🤖 AI Summary
Video engagement recognition is severely hindered by substantial subjective label noise. To address this, we propose a vision-language model (VLM)-based label optimization framework. First, VLMs perform semantic consistency verification and refinement of original annotations; concurrently, behavioral cue questionnaires are employed to establish a sample reliability hierarchy. Second, we design a reliability-aware curriculum learning strategy that dynamically introduces high-confidence samples while incorporating low-reliability ones via soft-label distillation. Crucially, our approach requires no additional human annotation, effectively mitigating subjective noise. Evaluated on three major benchmarks—EngageNet, DREAMS, and PAFE—our method achieves up to a 1.21% improvement in F1 score over state-of-the-art methods, demonstrating superior robustness and generalization.
📝 Abstract
Engagement recognition in video datasets, unlike traditional image classification tasks, is particularly challenged by subjective labels and noise limiting model performance. To overcome the challenges of subjective and noisy engagement labels, we propose a framework leveraging Vision Large Language Models (VLMs) to refine annotations and guide the training process. Our framework uses a questionnaire to extract behavioral cues and split data into high- and low-reliability subsets. We also introduce a training strategy combining curriculum learning with soft label refinement, gradually incorporating ambiguous samples while adjusting supervision to reflect uncertainty.
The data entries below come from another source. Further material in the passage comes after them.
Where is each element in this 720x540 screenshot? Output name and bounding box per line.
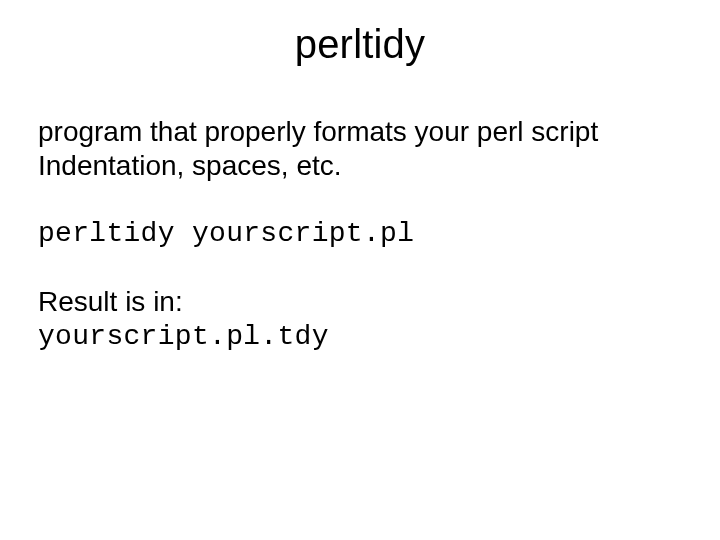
body-line-2: Indentation, spaces, etc. [38,149,682,183]
slide: perltidy program that properly formats y… [0,0,720,540]
body-line-1: program that properly formats your perl … [38,115,682,149]
result-file: yourscript.pl.tdy [38,320,682,354]
result-label: Result is in: [38,285,682,319]
command-line: perltidy yourscript.pl [38,217,682,251]
paragraph-spacer [38,183,682,217]
paragraph-spacer [38,251,682,285]
slide-body: program that properly formats your perl … [38,115,682,354]
slide-title: perltidy [0,22,720,67]
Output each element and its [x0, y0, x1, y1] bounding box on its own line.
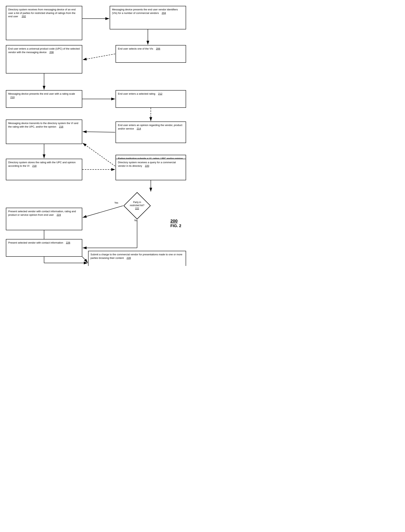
box-224: Present selected vendor with contact inf… — [6, 208, 82, 230]
fig-label: 200 FIG. 2 — [170, 218, 181, 228]
box-218-ref: 218 — [32, 164, 37, 167]
box-206-text: End user selects one of the VIs — [118, 47, 153, 50]
box-220-ref: 220 — [145, 164, 149, 167]
box-204-ref: 204 — [162, 12, 166, 14]
box-210-text: Messaging device presents the end user w… — [8, 92, 75, 95]
box-204: Messaging device presents the end user v… — [110, 6, 186, 29]
svg-line-9 — [83, 143, 115, 166]
diamond-222: Party in restricted list? 222 Yes No — [123, 192, 151, 220]
box-226-ref: 226 — [66, 241, 70, 244]
box-206-ref: 206 — [156, 47, 160, 50]
box-226-text: Present selected vendor with contact inf… — [8, 241, 63, 244]
box-216-ref: 216 — [59, 125, 63, 128]
box-228: Submit a charge to the commercial vendor… — [88, 251, 186, 266]
svg-line-18 — [82, 257, 88, 263]
box-206: End user selects one of the VIs 206 — [115, 45, 186, 63]
box-204-text: Messaging device presents the end user v… — [112, 8, 178, 14]
box-224-text: Present selected vendor with contact inf… — [8, 210, 76, 216]
box-202-text: Directory system receives from messaging… — [8, 8, 76, 18]
box-228-ref: 228 — [127, 257, 131, 259]
svg-text:restricted list?: restricted list? — [130, 204, 144, 207]
box-210-ref: 210 — [10, 96, 15, 99]
box-202: Directory system receives from messaging… — [6, 6, 82, 40]
box-212-text: End user enters a selected rating — [118, 92, 155, 95]
box-208: End user enters a universal product code… — [6, 45, 82, 74]
svg-line-13 — [83, 206, 123, 218]
box-220: Directory system receives a query for a … — [115, 159, 186, 180]
box-214: End user enters an opinion regarding the… — [115, 122, 186, 143]
box-226: Present selected vendor with contact inf… — [6, 239, 82, 257]
svg-line-8 — [83, 132, 115, 132]
box-212: End user enters a selected rating 212 — [115, 90, 186, 108]
svg-text:222: 222 — [135, 207, 139, 210]
svg-line-4 — [83, 54, 115, 60]
flowchart-diagram: Directory system receives from messaging… — [0, 0, 202, 266]
box-212-ref: 212 — [158, 92, 162, 95]
box-228-text: Submit a charge to the commercial vendor… — [90, 253, 182, 259]
box-218: Directory system stores the rating with … — [6, 159, 82, 180]
svg-text:Party in: Party in — [133, 201, 141, 204]
diamond-no-label: No — [134, 219, 137, 222]
box-216-text: Messaging device transmits to the direct… — [8, 122, 78, 128]
box-202-ref: 202 — [22, 15, 26, 18]
box-208-ref: 208 — [49, 51, 54, 54]
box-218-text: Directory system stores the rating with … — [8, 161, 76, 167]
diamond-yes-label: Yes — [114, 201, 118, 204]
box-214-text: End user enters an opinion regarding the… — [118, 124, 182, 130]
box-214-ref: 214 — [137, 127, 141, 130]
box-208-text: End user enters a universal product code… — [8, 47, 80, 54]
box-224-ref: 224 — [57, 213, 61, 216]
box-216: Messaging device transmits to the direct… — [6, 120, 82, 144]
box-210: Messaging device presents the end user w… — [6, 90, 82, 108]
We demonstrate that classical computer vision models trained on refined high-reliability subsets and enhanced with our curriculum strategy show improvements, highlighting benefits of addressing label subjectivity with VLMs. This method surpasses prior state of the art across engagement benchmarks such as EngageNet (three of six feature settings, maximum improvement of +1.21%), and DREAMS / PAFE with F1 gains of +0.22 / +0.06.